Exercise aim: Only the pictures stay out; please return all the entries below exactly as written.

Exercise data:
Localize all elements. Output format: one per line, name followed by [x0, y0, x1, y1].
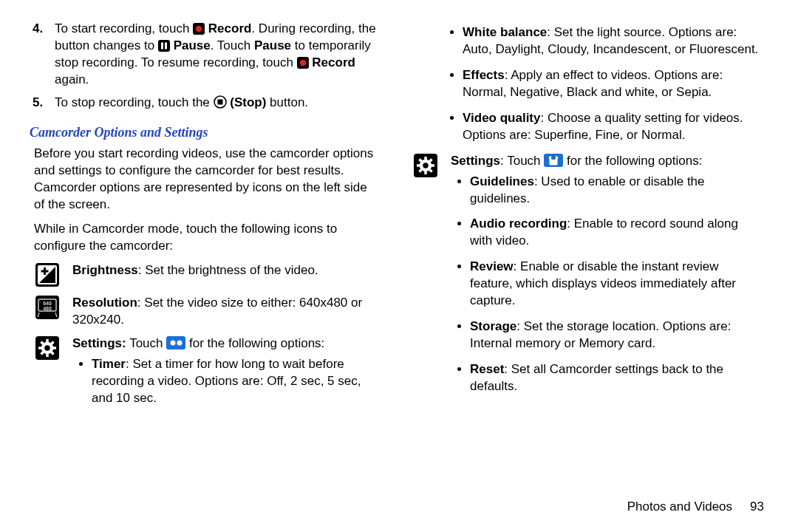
section-heading: Camcorder Options and Settings — [30, 123, 377, 141]
item-settings-right: Settings: Touch for the following option… — [412, 153, 760, 404]
label: Video quality — [463, 111, 541, 125]
svg-rect-12 — [41, 270, 49, 272]
step-text: To stop recording, touch the (Stop) butt… — [55, 95, 377, 112]
record-icon — [297, 57, 309, 69]
intro-paragraph-2: While in Camcorder mode, touch the follo… — [30, 221, 377, 255]
desc: : Set the brightness of the video. — [138, 263, 318, 277]
wrench-icon — [544, 154, 563, 167]
brightness-icon — [35, 262, 60, 287]
label: Guidelines — [470, 174, 534, 188]
svg-point-41 — [423, 163, 428, 168]
item-resolution: 640480 Resolution: Set the video size to… — [30, 295, 377, 329]
text: for the following options: — [189, 336, 324, 350]
svg-rect-3 — [161, 42, 163, 49]
record-label: Record — [208, 21, 252, 35]
svg-rect-2 — [158, 40, 170, 52]
svg-rect-4 — [165, 42, 167, 49]
step-number: 5. — [30, 95, 55, 112]
record-label: Record — [312, 55, 355, 69]
stop-label: (Stop) — [230, 95, 266, 109]
camcorder-icon — [166, 336, 185, 349]
text: : Touch — [500, 154, 544, 168]
item-storage: Storage: Set the storage location. Optio… — [470, 318, 760, 352]
item-reset: Reset: Set all Camcorder settings back t… — [470, 361, 760, 395]
desc: : Set a timer for how long to wait befor… — [92, 357, 361, 405]
label: Reset — [470, 362, 504, 376]
label: Audio recording — [470, 216, 567, 231]
left-column: 4. To start recording, touch Record. Dur… — [30, 21, 377, 419]
text: . Touch — [211, 38, 254, 52]
svg-line-39 — [420, 169, 422, 171]
label: Settings: — [72, 336, 126, 350]
text: To start recording, touch — [55, 21, 193, 35]
svg-point-1 — [196, 26, 202, 32]
pause-icon — [158, 40, 170, 52]
right-column: White balance: Set the light source. Opt… — [412, 21, 760, 419]
gear-icon — [413, 153, 438, 178]
label: Effects — [463, 68, 505, 82]
item-timer: Timer: Set a timer for how long to wait … — [92, 356, 377, 407]
item-text: Settings: Touch for the following option… — [451, 153, 760, 404]
item-audio-recording: Audio recording: Enable to record sound … — [470, 216, 760, 250]
text: Touch — [126, 336, 167, 350]
svg-line-38 — [430, 159, 432, 161]
page-footer: Photos and Videos 93 — [627, 499, 764, 516]
item-white-balance: White balance: Set the light source. Opt… — [463, 24, 760, 58]
intro-paragraph: Before you start recording videos, use t… — [30, 146, 377, 214]
svg-point-29 — [171, 341, 176, 346]
svg-line-25 — [41, 352, 44, 355]
desc: : Set all Camcorder settings back to the… — [470, 362, 723, 393]
item-effects: Effects: Apply an effect to videos. Opti… — [463, 67, 760, 101]
item-text: Brightness: Set the brightness of the vi… — [72, 262, 377, 287]
label: Settings — [451, 154, 500, 168]
svg-rect-8 — [217, 99, 222, 104]
step-number: 4. — [30, 21, 55, 89]
step-5: 5. To stop recording, touch the (Stop) b… — [30, 95, 377, 112]
svg-rect-28 — [166, 336, 185, 349]
label: Brightness — [72, 263, 138, 277]
svg-line-40 — [430, 169, 432, 171]
footer-section: Photos and Videos — [627, 499, 732, 516]
svg-line-24 — [52, 342, 54, 344]
record-icon — [193, 23, 205, 35]
text: To stop recording, touch the — [55, 95, 214, 109]
label: Review — [470, 259, 514, 273]
label: Storage — [470, 319, 516, 333]
footer-page-number: 93 — [750, 499, 764, 516]
item-guidelines: Guidelines: Used to enable or disable th… — [470, 174, 760, 208]
svg-line-26 — [52, 352, 54, 355]
sub-bullets: Guidelines: Used to enable or disable th… — [451, 174, 760, 395]
text: again. — [55, 72, 89, 86]
pause-bold: Pause — [254, 38, 291, 52]
stop-icon — [214, 95, 227, 109]
item-video-quality: Video quality: Choose a quality setting … — [463, 110, 760, 144]
svg-text:480: 480 — [43, 306, 52, 311]
text: for the following options: — [567, 154, 702, 168]
text: button. — [266, 95, 308, 109]
item-brightness: Brightness: Set the brightness of the vi… — [30, 262, 377, 287]
item-settings: Settings: Touch for the following option… — [30, 335, 377, 416]
svg-line-23 — [41, 342, 44, 344]
svg-text:640: 640 — [43, 301, 52, 306]
step-text: To start recording, touch Record. During… — [55, 21, 377, 89]
svg-point-6 — [299, 60, 305, 66]
pause-label: Pause — [174, 38, 211, 52]
step-4: 4. To start recording, touch Record. Dur… — [30, 21, 377, 89]
label: Resolution — [72, 296, 137, 310]
label: White balance — [463, 25, 547, 39]
item-text: Resolution: Set the video size to either… — [72, 295, 377, 329]
resolution-icon: 640480 — [35, 295, 60, 320]
sub-bullets: Timer: Set a timer for how long to wait … — [72, 356, 377, 407]
svg-point-27 — [45, 346, 50, 350]
label: Timer — [92, 357, 126, 371]
svg-line-37 — [420, 159, 422, 161]
svg-point-30 — [177, 341, 183, 346]
item-review: Review: Enable or disable the instant re… — [470, 259, 760, 310]
right-bullets-upper: White balance: Set the light source. Opt… — [412, 24, 760, 144]
item-text: Settings: Touch for the following option… — [72, 335, 377, 416]
gear-icon — [35, 335, 60, 361]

Response to the exercise:
Localize all elements. Output format: one per line, name followed by [x0, y0, x1, y1].
section-heading: Camcorder Options and Settings — [30, 123, 377, 141]
item-settings-right: Settings: Touch for the following option… — [412, 153, 760, 404]
label: Video quality — [463, 111, 541, 125]
svg-rect-12 — [41, 270, 49, 272]
step-text: To stop recording, touch the (Stop) butt… — [55, 95, 377, 112]
record-icon — [297, 57, 309, 69]
intro-paragraph-2: While in Camcorder mode, touch the follo… — [30, 221, 377, 255]
desc: : Set the brightness of the video. — [138, 263, 318, 277]
wrench-icon — [544, 154, 563, 167]
brightness-icon — [35, 262, 60, 287]
label: Guidelines — [470, 174, 534, 188]
svg-point-41 — [423, 163, 428, 168]
item-resolution: 640480 Resolution: Set the video size to… — [30, 295, 377, 329]
text: for the following options: — [189, 336, 324, 350]
svg-rect-3 — [161, 42, 163, 49]
record-label: Record — [208, 21, 252, 35]
svg-rect-2 — [158, 40, 170, 52]
svg-rect-4 — [165, 42, 167, 49]
step-number: 5. — [30, 95, 55, 112]
record-label: Record — [312, 55, 355, 69]
stop-label: (Stop) — [230, 95, 266, 109]
camcorder-icon — [166, 336, 185, 349]
text: : Touch — [500, 154, 544, 168]
item-storage: Storage: Set the storage location. Optio… — [470, 318, 760, 352]
item-reset: Reset: Set all Camcorder settings back t… — [470, 361, 760, 395]
desc: : Set a timer for how long to wait befor… — [92, 357, 361, 405]
label: Reset — [470, 362, 504, 376]
label: Audio recording — [470, 216, 567, 231]
left-column: 4. To start recording, touch Record. Dur… — [30, 21, 377, 419]
text: . Touch — [211, 38, 254, 52]
svg-line-39 — [420, 169, 422, 171]
label: Settings: — [72, 336, 126, 350]
text: To start recording, touch — [55, 21, 193, 35]
svg-point-1 — [196, 26, 202, 32]
pause-icon — [158, 40, 170, 52]
right-column: White balance: Set the light source. Opt… — [412, 21, 760, 419]
gear-icon — [413, 153, 438, 178]
label: Effects — [463, 68, 505, 82]
item-timer: Timer: Set a timer for how long to wait … — [92, 356, 377, 407]
item-text: Settings: Touch for the following option… — [451, 153, 760, 404]
item-audio-recording: Audio recording: Enable to record sound … — [470, 216, 760, 250]
text: Touch — [126, 336, 167, 350]
svg-line-38 — [430, 159, 432, 161]
page-footer: Photos and Videos 93 — [627, 499, 764, 516]
item-white-balance: White balance: Set the light source. Opt… — [463, 24, 760, 58]
intro-paragraph: Before you start recording videos, use t… — [30, 146, 377, 214]
svg-point-29 — [171, 341, 176, 346]
svg-line-25 — [41, 352, 44, 355]
desc: : Set all Camcorder settings back to the… — [470, 362, 723, 393]
item-effects: Effects: Apply an effect to videos. Opti… — [463, 67, 760, 101]
item-text: Brightness: Set the brightness of the vi… — [72, 262, 377, 287]
label: Settings — [451, 154, 500, 168]
svg-rect-8 — [217, 99, 222, 104]
step-number: 4. — [30, 21, 55, 89]
step-5: 5. To stop recording, touch the (Stop) b… — [30, 95, 377, 112]
svg-rect-28 — [166, 336, 185, 349]
label: Brightness — [72, 263, 138, 277]
svg-line-40 — [430, 169, 432, 171]
footer-section: Photos and Videos — [627, 499, 732, 516]
svg-line-24 — [52, 342, 54, 344]
record-icon — [193, 23, 205, 35]
text: To stop recording, touch the — [55, 95, 214, 109]
label: Review — [470, 259, 514, 273]
label: Storage — [470, 319, 516, 333]
footer-page-number: 93 — [750, 499, 764, 516]
item-guidelines: Guidelines: Used to enable or disable th… — [470, 174, 760, 208]
svg-line-26 — [52, 352, 54, 355]
sub-bullets: Guidelines: Used to enable or disable th… — [451, 174, 760, 395]
text: again. — [55, 72, 89, 86]
pause-bold: Pause — [254, 38, 291, 52]
stop-icon — [214, 95, 227, 109]
item-video-quality: Video quality: Choose a quality setting … — [463, 110, 760, 144]
svg-text:480: 480 — [43, 306, 52, 311]
text: for the following options: — [567, 154, 702, 168]
text: button. — [266, 95, 308, 109]
item-brightness: Brightness: Set the brightness of the vi… — [30, 262, 377, 287]
item-settings: Settings: Touch for the following option… — [30, 335, 377, 416]
svg-line-23 — [41, 342, 44, 344]
svg-text:640: 640 — [43, 301, 52, 306]
step-text: To start recording, touch Record. During… — [55, 21, 377, 89]
svg-point-6 — [299, 60, 305, 66]
pause-label: Pause — [174, 38, 211, 52]
step-4: 4. To start recording, touch Record. Dur… — [30, 21, 377, 89]
label: Resolution — [72, 296, 137, 310]
label: White balance — [463, 25, 547, 39]
item-text: Resolution: Set the video size to either… — [72, 295, 377, 329]
resolution-icon: 640480 — [35, 295, 60, 320]
sub-bullets: Timer: Set a timer for how long to wait … — [72, 356, 377, 407]
svg-point-27 — [45, 346, 50, 350]
label: Timer — [92, 357, 126, 371]
svg-line-37 — [420, 159, 422, 161]
svg-point-30 — [177, 341, 183, 346]
item-review: Review: Enable or disable the instant re… — [470, 259, 760, 310]
right-bullets-upper: White balance: Set the light source. Opt… — [412, 24, 760, 144]
item-text: Settings: Touch for the following option… — [72, 335, 377, 416]
gear-icon — [35, 335, 60, 361]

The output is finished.